* **Task details**:
Give back the whole listing verbatim, printing none of its pictures.

=== Section Start ===

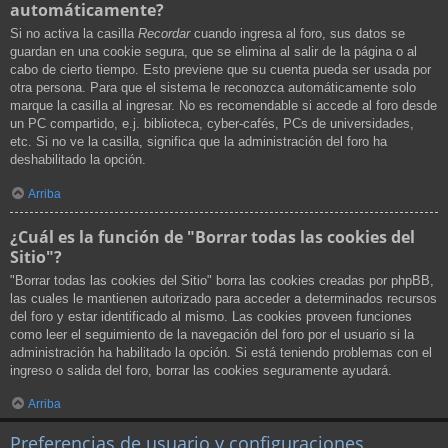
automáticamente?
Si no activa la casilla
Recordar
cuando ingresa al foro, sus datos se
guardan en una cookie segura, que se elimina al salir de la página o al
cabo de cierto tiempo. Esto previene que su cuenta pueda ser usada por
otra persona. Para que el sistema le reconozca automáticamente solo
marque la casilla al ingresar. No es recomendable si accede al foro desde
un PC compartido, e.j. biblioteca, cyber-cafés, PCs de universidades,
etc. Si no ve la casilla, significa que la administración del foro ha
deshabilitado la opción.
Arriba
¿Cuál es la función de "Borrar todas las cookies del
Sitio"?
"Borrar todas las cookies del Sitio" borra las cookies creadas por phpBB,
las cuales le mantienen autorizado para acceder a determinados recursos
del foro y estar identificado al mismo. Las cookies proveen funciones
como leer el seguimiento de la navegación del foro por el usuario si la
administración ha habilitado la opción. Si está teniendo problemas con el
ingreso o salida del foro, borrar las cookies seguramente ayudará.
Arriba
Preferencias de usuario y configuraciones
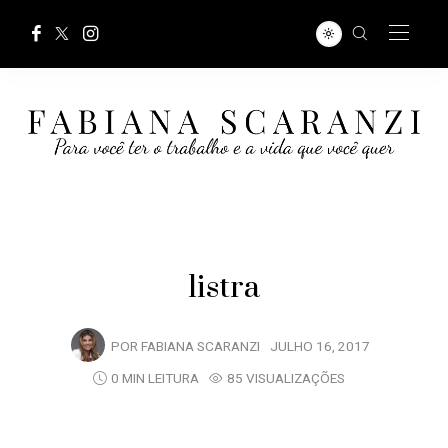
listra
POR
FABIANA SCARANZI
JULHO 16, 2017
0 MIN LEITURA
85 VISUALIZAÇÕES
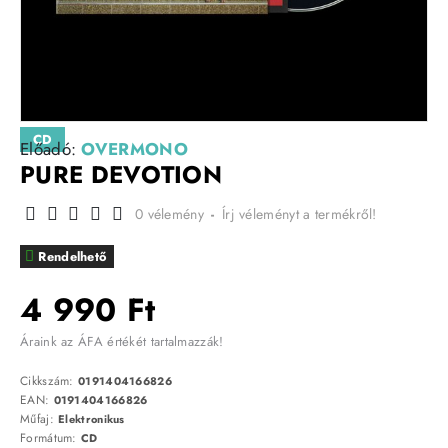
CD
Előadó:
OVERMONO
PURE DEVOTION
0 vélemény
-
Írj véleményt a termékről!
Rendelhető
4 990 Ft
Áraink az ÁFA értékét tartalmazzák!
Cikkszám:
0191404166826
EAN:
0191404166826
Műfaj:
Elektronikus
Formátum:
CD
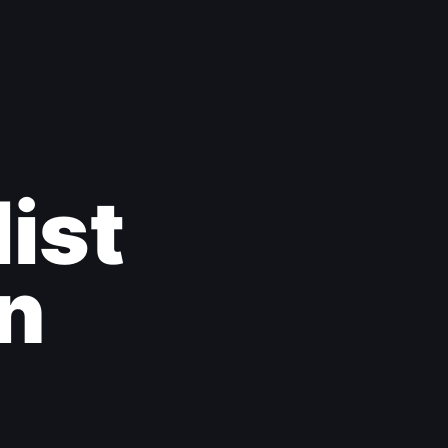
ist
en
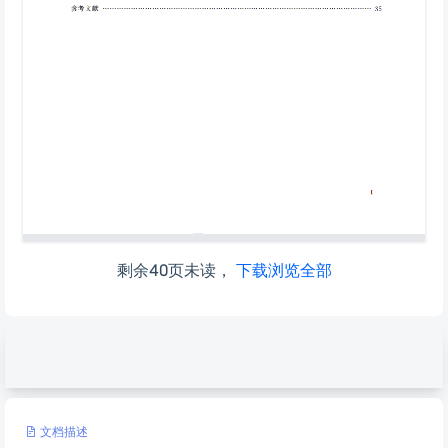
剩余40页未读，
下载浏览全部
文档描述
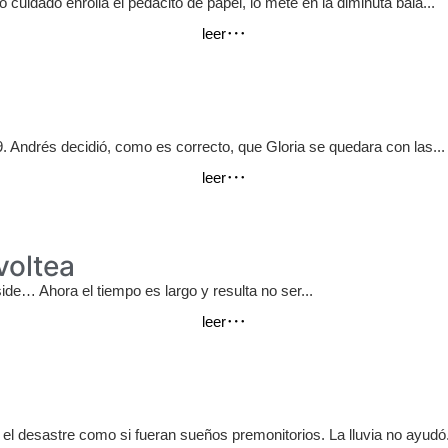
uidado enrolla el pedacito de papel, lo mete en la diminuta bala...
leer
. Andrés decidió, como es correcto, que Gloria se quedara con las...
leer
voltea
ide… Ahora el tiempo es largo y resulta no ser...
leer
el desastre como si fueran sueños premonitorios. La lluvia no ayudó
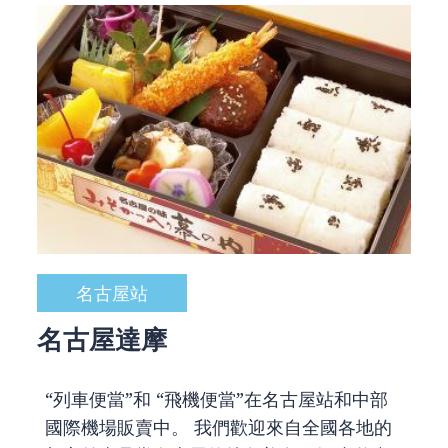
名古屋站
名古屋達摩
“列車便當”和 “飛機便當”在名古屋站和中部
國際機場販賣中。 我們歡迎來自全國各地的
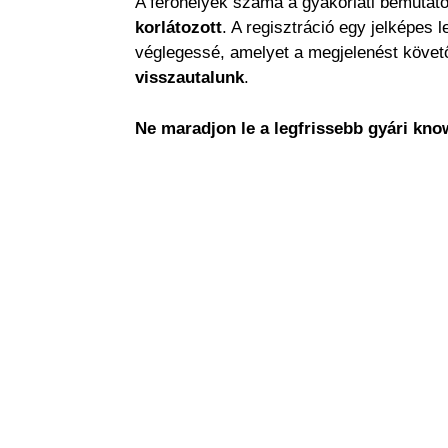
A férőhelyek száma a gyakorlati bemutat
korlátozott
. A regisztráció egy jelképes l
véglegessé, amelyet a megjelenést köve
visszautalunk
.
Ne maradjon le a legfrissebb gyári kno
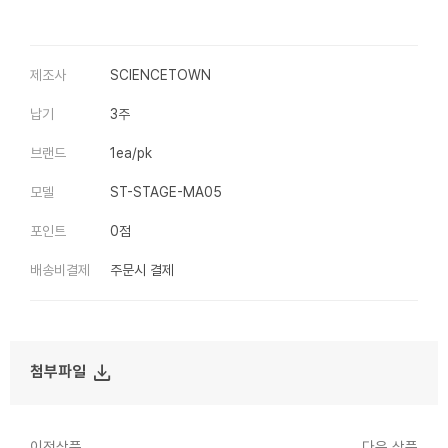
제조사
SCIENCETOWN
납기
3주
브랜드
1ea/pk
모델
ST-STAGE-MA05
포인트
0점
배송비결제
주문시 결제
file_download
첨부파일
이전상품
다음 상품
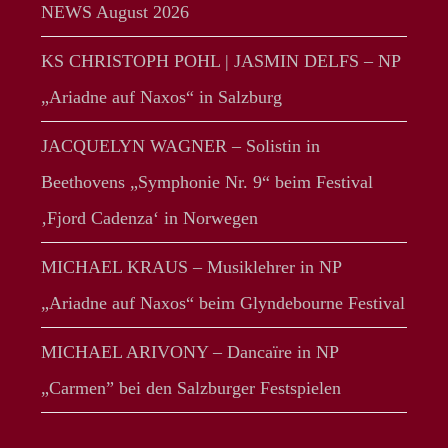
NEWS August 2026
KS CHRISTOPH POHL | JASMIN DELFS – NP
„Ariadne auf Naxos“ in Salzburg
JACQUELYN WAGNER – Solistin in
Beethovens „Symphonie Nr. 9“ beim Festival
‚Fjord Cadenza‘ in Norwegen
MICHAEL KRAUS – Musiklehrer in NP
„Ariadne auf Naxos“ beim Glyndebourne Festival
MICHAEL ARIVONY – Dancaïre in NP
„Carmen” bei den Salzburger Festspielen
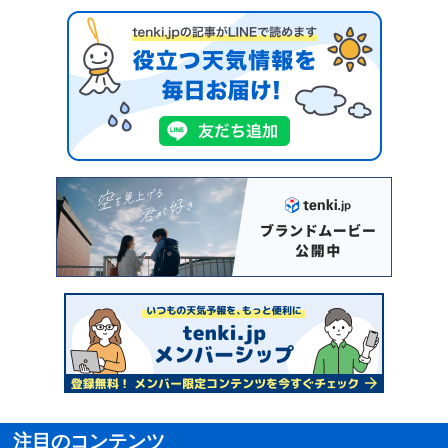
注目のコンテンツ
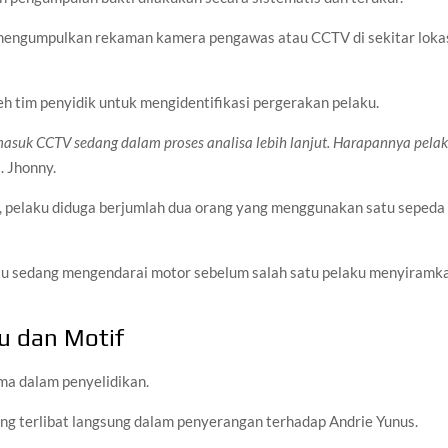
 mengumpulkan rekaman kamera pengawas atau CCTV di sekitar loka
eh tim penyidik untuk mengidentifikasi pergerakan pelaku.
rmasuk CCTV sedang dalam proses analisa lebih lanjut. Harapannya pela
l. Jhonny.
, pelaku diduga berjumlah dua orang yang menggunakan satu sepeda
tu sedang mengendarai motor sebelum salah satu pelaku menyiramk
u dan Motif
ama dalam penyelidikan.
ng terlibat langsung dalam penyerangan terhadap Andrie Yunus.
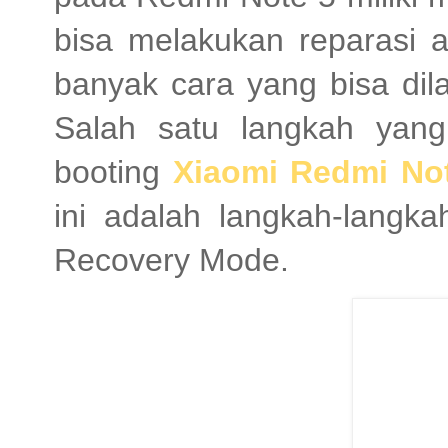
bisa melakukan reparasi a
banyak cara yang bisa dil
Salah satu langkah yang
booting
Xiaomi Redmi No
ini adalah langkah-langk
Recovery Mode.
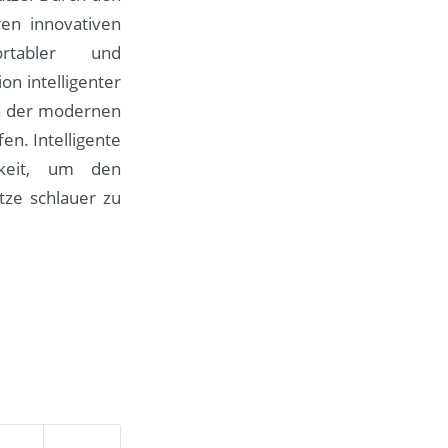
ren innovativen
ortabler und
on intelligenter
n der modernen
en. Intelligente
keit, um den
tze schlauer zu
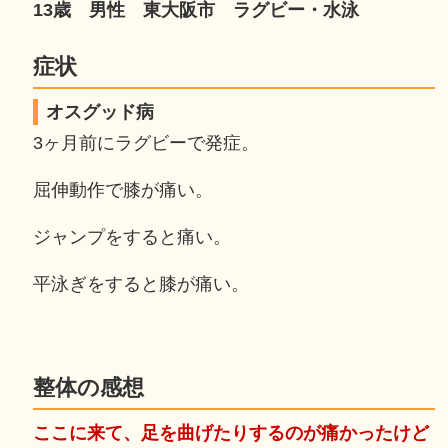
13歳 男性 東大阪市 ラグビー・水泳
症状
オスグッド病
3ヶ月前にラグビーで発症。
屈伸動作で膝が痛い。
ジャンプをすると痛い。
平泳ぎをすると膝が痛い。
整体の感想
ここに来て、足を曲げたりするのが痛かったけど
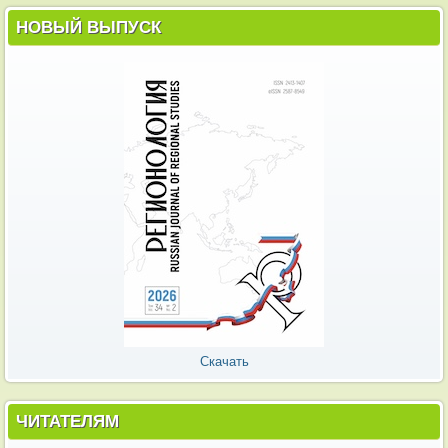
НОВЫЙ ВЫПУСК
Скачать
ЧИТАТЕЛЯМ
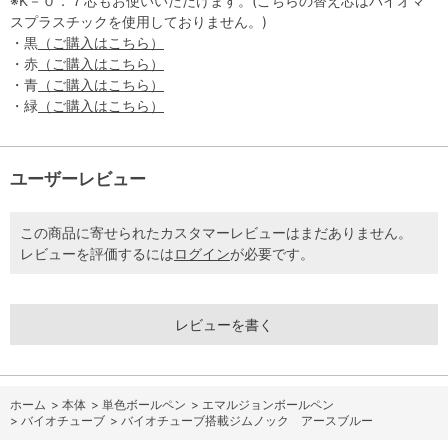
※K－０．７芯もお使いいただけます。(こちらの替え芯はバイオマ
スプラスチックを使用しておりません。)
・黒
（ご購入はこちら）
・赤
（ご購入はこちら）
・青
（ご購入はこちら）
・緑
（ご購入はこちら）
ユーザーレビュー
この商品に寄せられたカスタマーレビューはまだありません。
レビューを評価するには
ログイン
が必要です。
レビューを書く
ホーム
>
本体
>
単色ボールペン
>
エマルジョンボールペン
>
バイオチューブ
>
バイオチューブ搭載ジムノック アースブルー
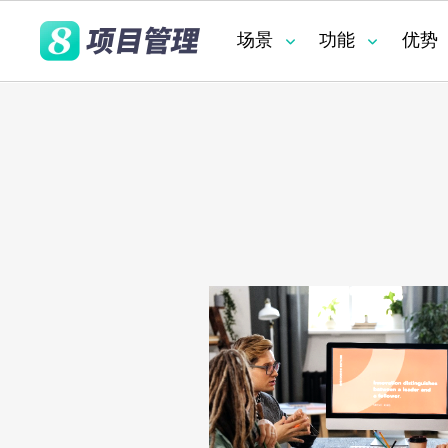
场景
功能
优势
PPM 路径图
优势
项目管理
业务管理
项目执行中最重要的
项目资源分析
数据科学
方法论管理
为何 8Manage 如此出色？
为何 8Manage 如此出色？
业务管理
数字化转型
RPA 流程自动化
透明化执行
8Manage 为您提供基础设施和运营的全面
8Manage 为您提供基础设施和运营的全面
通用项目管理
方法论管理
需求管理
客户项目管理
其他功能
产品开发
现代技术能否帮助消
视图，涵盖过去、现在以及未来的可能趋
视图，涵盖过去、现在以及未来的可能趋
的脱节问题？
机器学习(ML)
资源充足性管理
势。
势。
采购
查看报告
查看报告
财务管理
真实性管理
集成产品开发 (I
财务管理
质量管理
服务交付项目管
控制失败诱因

=== Section End ===

* **Solution to the exercise**:
automáticamente?
Si no activa la casilla
Recordar
cuando ingresa al foro, sus datos se
guardan en una cookie segura, que se elimina al salir de la página o al
cabo de cierto tiempo. Esto previene que su cuenta pueda ser usada por
otra persona. Para que el sistema le reconozca automáticamente solo
marque la casilla al ingresar. No es recomendable si accede al foro desde
un PC compartido, e.j. biblioteca, cyber-cafés, PCs de universidades,
etc. Si no ve la casilla, significa que la administración del foro ha
deshabilitado la opción.
Arriba
¿Cuál es la función de "Borrar todas las cookies del
Sitio"?
"Borrar todas las cookies del Sitio" borra las cookies creadas por phpBB,
las cuales le mantienen autorizado para acceder a determinados recursos
del foro y estar identificado al mismo. Las cookies proveen funciones
como leer el seguimiento de la navegación del foro por el usuario si la
administración ha habilitado la opción. Si está teniendo problemas con el
ingreso o salida del foro, borrar las cookies seguramente ayudará.
Arriba
Preferencias de usuario y configuraciones
listra
POR
FABIANA SCARANZI
JULHO 16, 2017
0 MIN LEITURA
85 VISUALIZAÇÕES
CD
Előadó:
OVERMONO
PURE DEVOTION
0 vélemény
-
Írj véleményt a termékről!
Rendelhető
4 990 Ft
Áraink az ÁFA értékét tartalmazzák!
Cikkszám:
0191404166826
EAN:
0191404166826
Műfaj:
Elektronikus
Formátum:
CD
ist
en
剩余40页未读，
下载浏览全部
文档描述
uidado enrolla el pedacito de papel, lo mete en la diminuta bala...
leer
. Andrés decidió, como es correcto, que Gloria se quedara con las...
leer
voltea
ide… Ahora el tiempo es largo y resulta no ser...
leer
el desastre como si fueran sueños premonitorios. La lluvia no ayudó
名古屋站
名古屋達摩
“列車便當”和 “飛機便當”在名古屋站和中部
國際機場販賣中。 我們歡迎來自全國各地的
A férőhelyek száma a gyakorlati bemutat
korlátozott
. A regisztráció egy jelképes l
véglegessé, amelyet a megjelenést köve
visszautalunk
.
Ne maradjon le a legfrissebb gyári kno
제조사
SCIENCETOWN
납기
3주
브랜드
1ea/pk
모델
ST-STAGE-MA05
포인트
0점
배송비결제
주문시 결제
file_download
첨부파일
이전상품
다음 상품
NEWS August 2026
KS CHRISTOPH POHL | JASMIN DELFS – NP
„Ariadne auf Naxos“ in Salzburg
JACQUELYN WAGNER – Solistin in
Beethovens „Symphonie Nr. 9“ beim Festival
‚Fjord Cadenza‘ in Norwegen
MICHAEL KRAUS – Musiklehrer in NP
„Ariadne auf Naxos“ beim Glyndebourne Festival
MICHAEL ARIVONY – Dancaïre in NP
„Carmen” bei den Salzburger Festspielen
注目のコンテンツ
 mengumpulkan rekaman kamera pengawas atau CCTV di sekitar loka
eh tim penyidik untuk mengidentifikasi pergerakan pelaku.
rmasuk CCTV sedang dalam proses analisa lebih lanjut. Harapannya pela
l. Jhonny.
, pelaku diduga berjumlah dua orang yang menggunakan satu sepeda
tu sedang mengendarai motor sebelum salah satu pelaku menyiramk
u dan Motif
ama dalam penyelidikan.
ng terlibat langsung dalam penyerangan terhadap Andrie Yunus.
bisa melakukan reparasi a
banyak cara yang bisa dil
Salah satu langkah yang
booting
Xiaomi Redmi No
ini adalah langkah-langk
Recovery Mode.
ren innovativen
ortabler und
on intelligenter
n der modernen
en. Intelligente
keit, um den
tze schlauer zu
13歳 男性 東大阪市 ラグビー・水泳
症状
オスグッド病
3ヶ月前にラグビーで発症。
屈伸動作で膝が痛い。
ジャンプをすると痛い。
平泳ぎをすると膝が痛い。
整体の感想
ここに来て、足を曲げたりするのが痛かったけど
НОВЫЙ ВЫПУСК
Скачать
ЧИТАТЕЛЯМ
※K－０．７芯もお使いいただけます。(こちらの替え芯はバイオマ
スプラスチックを使用しておりません。)
・黒
（ご購入はこちら）
・赤
（ご購入はこちら）
・青
（ご購入はこちら）
・緑
（ご購入はこちら）
ユーザーレビュー
この商品に寄せられたカスタマーレビューはまだありません。
レビューを評価するには
ログイン
が必要です。
レビューを書く
ホーム
>
本体
>
単色ボールペン
>
エマルジョンボールペン
>
バイオチューブ
>
バイオチューブ搭載ジムノック アースブルー
场景
功能
优势
PPM 路径图
优势
项目管理
业务管理
项目执行中最重要的
项目资源分析
数据科学
方法论管理
为何 8Manage 如此出色？
为何 8Manage 如此出色？
业务管理
数字化转型
RPA 流程自动化
透明化执行
8Manage 为您提供基础设施和运营的全面
8Manage 为您提供基础设施和运营的全面
通用项目管理
方法论管理
需求管理
客户项目管理
其他功能
产品开发
现代技术能否帮助消
视图，涵盖过去、现在以及未来的可能趋
视图，涵盖过去、现在以及未来的可能趋
的脱节问题？
机器学习(ML)
资源充足性管理
势。
势。
采购
查看报告
查看报告
财务管理
真实性管理
集成产品开发 (I
财务管理
质量管理
服务交付项目管
控制失败诱因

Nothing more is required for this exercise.